What research can deliver if unis get what they need : “a renewable, inexhaustible driver of productivity growth and competitiveness”
UA’s submission to the new Productivity Commission inquiry on, productivity, includes ideas on new ways the government should fund its members to teach more but research is in its big policy picture.
Responding to the present government research commercialisation strategy, UA adds to previous calls for “a balanced approach,” which requires government “providing the patient funding” that discovery research requires.
And in terms pitched to appeal the PC’s ideological intestines. UA suggests that the existing emphasis on funding research and development through private sector tax concessions does not deliver.
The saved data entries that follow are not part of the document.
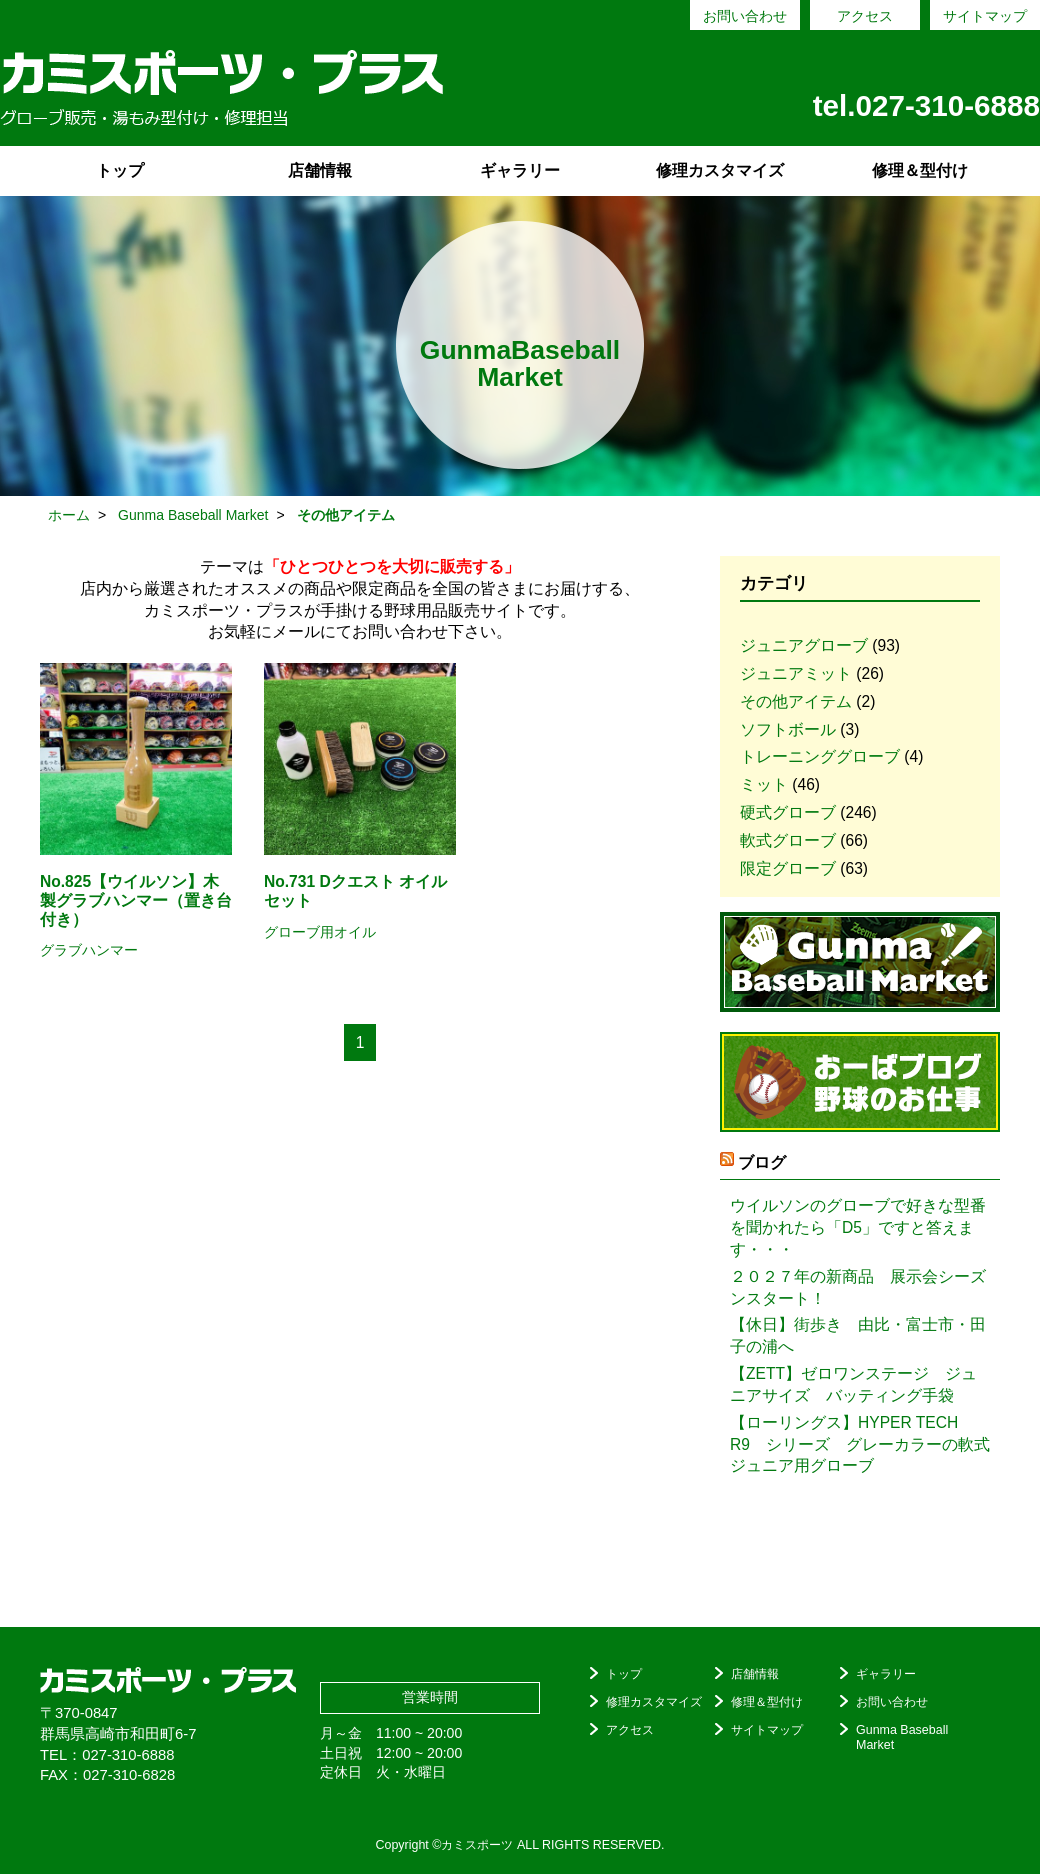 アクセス (865, 16)
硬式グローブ (788, 812)
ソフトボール (788, 729)
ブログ (762, 1162)
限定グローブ (788, 868)
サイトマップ (985, 16)
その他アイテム (796, 701)
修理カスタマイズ (720, 170)
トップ (120, 170)
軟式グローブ (788, 840)
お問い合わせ (745, 16)
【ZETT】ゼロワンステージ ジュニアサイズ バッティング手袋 (853, 1384)
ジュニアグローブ (804, 645)
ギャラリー (520, 170)
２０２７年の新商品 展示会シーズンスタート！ (858, 1287)
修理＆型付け (920, 170)
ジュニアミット (796, 673)
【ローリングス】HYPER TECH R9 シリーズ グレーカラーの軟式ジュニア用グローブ (860, 1444)
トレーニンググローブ (820, 756)
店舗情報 (320, 170)
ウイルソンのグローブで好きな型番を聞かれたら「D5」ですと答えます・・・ (858, 1227)
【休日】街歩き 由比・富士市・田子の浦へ (858, 1335)
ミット (764, 784) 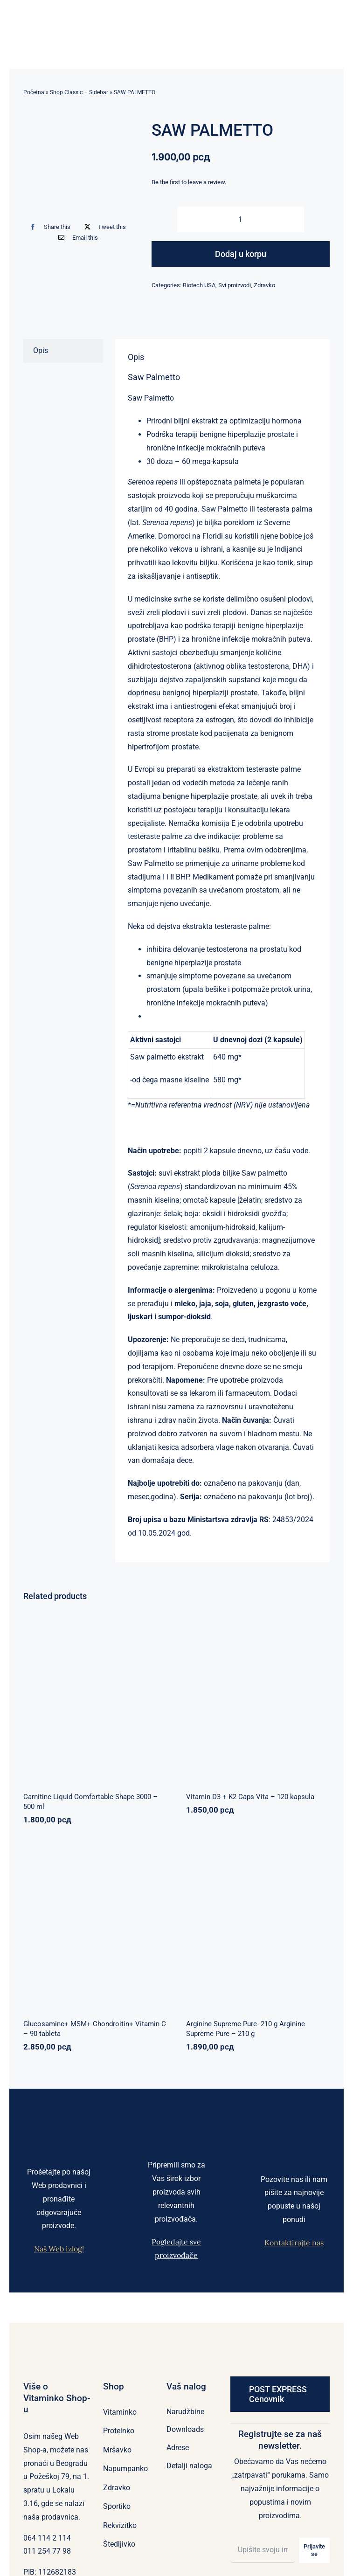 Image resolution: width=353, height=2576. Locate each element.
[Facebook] (47, 227)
“Australia firms have become slower to adopt, innovate and improve their productivity performance, which can explain part of the slowdown in aggregate productivity growth,” UA suggests.
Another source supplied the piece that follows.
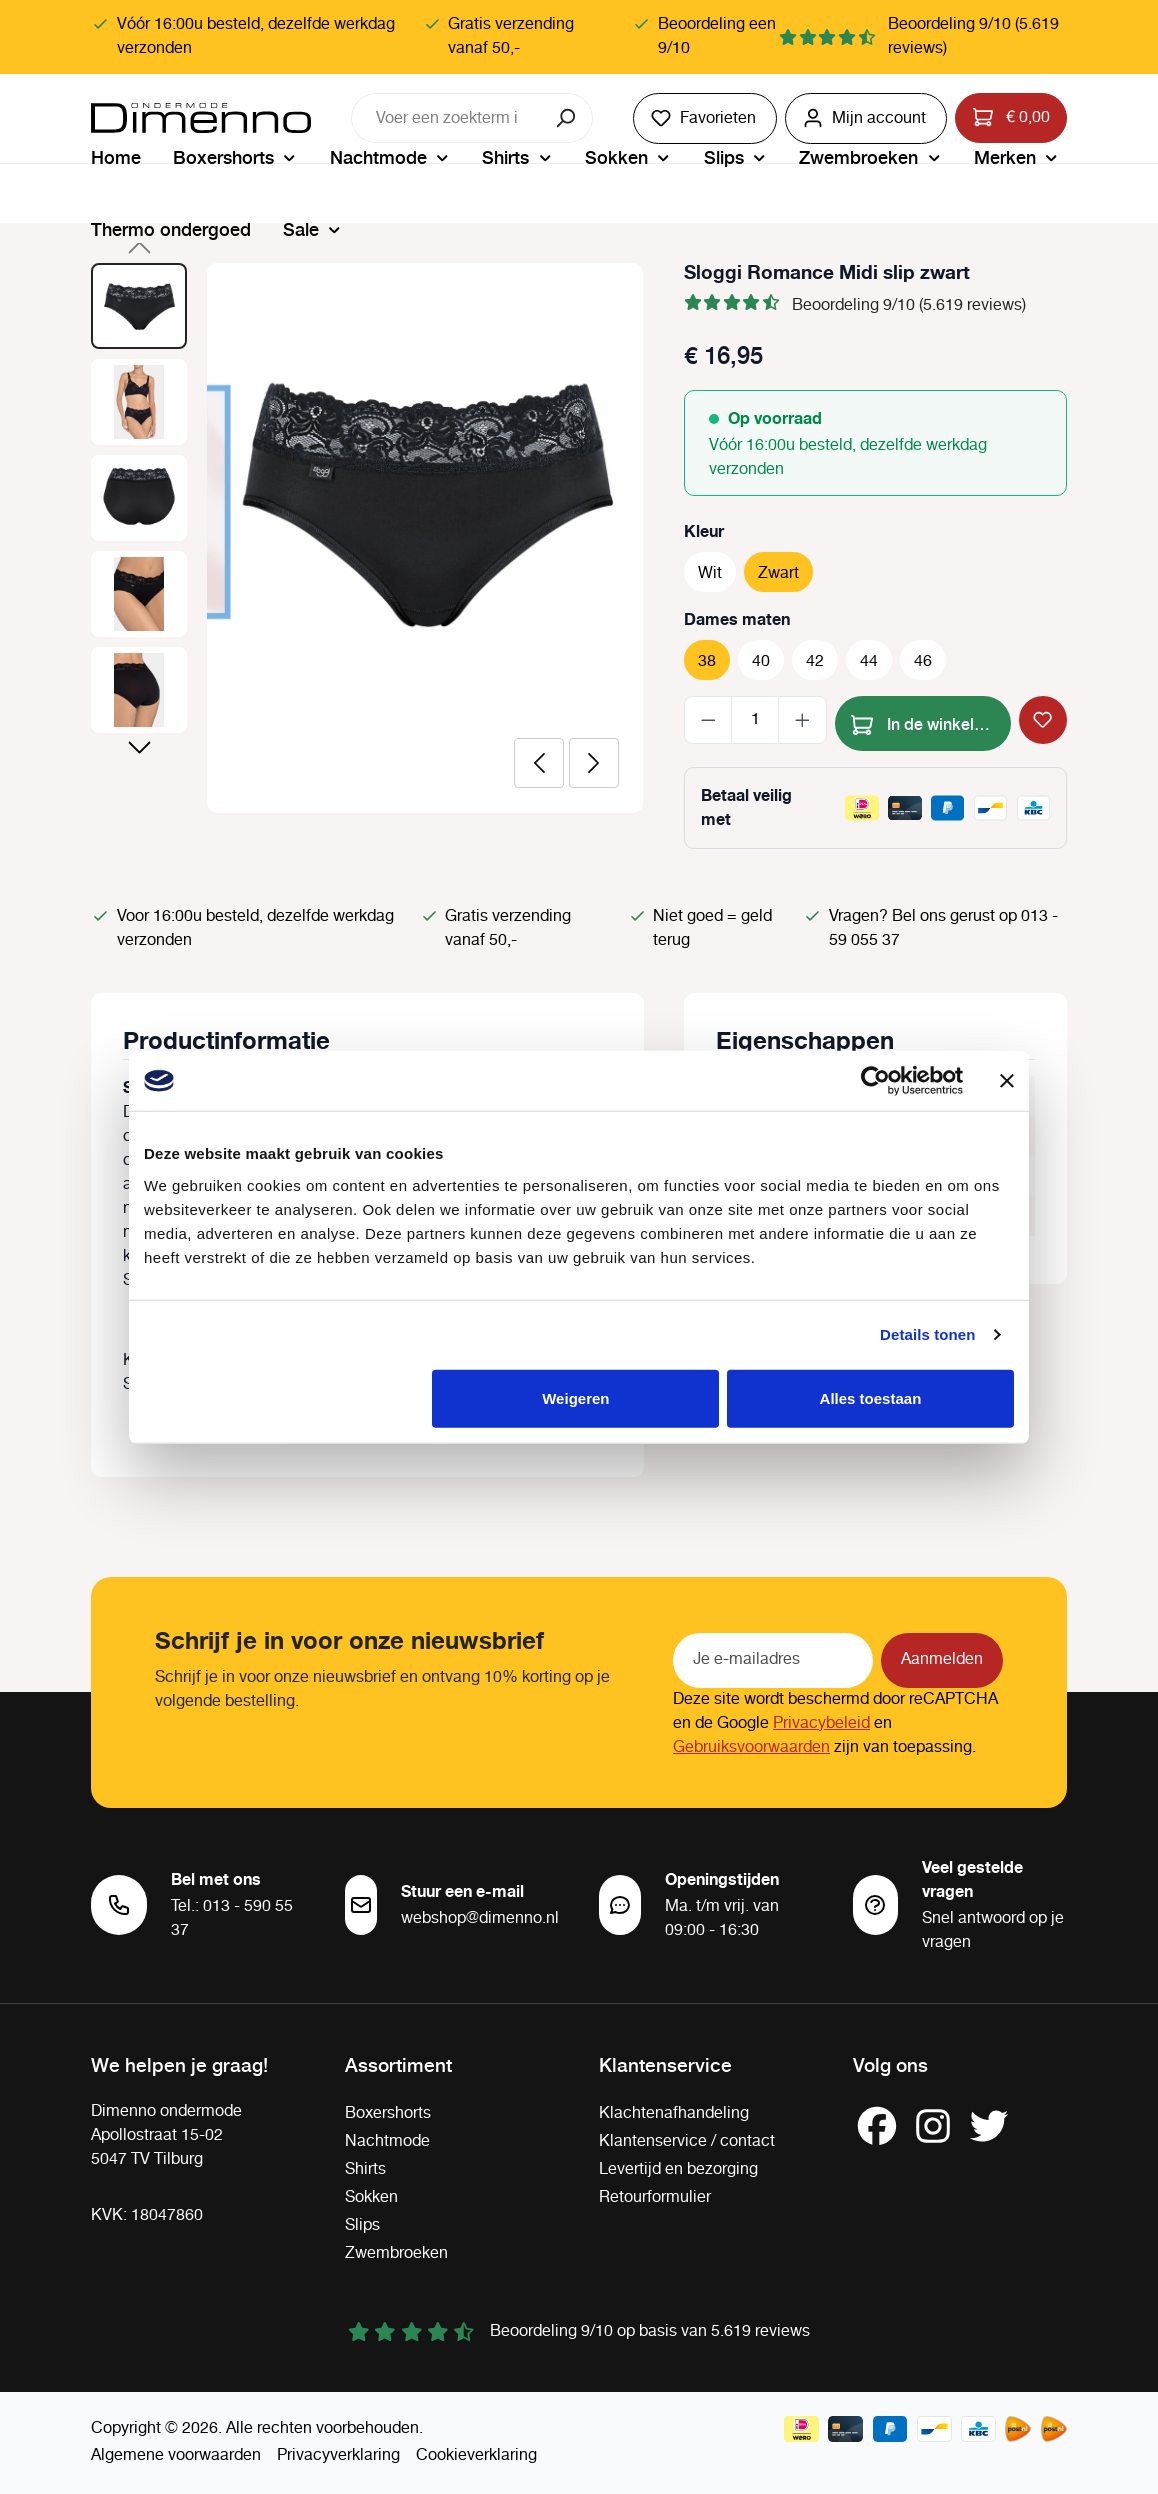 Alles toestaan (871, 1397)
“In 2019-20, Government provided $2.7bn of support to industry through the Research and Development Tax Incentive with almost no say in how that R&D should be focused in the national or economic interest. It is also unclear how Government measures the value or return of this investment.”
UA accordingly invites the PC to “consider the appropriate balance of the Government’s investment in university research to enhance Australia’s productivity.”
It’s not a suggestion a Morrison ministry is likely to take up – but an Albanese administration might. Labor took a proposal to the 2019 election for a 10 per cent tax premium, for businesses that “collaborate with researchers in universities and public research agencies to create new knowledge.”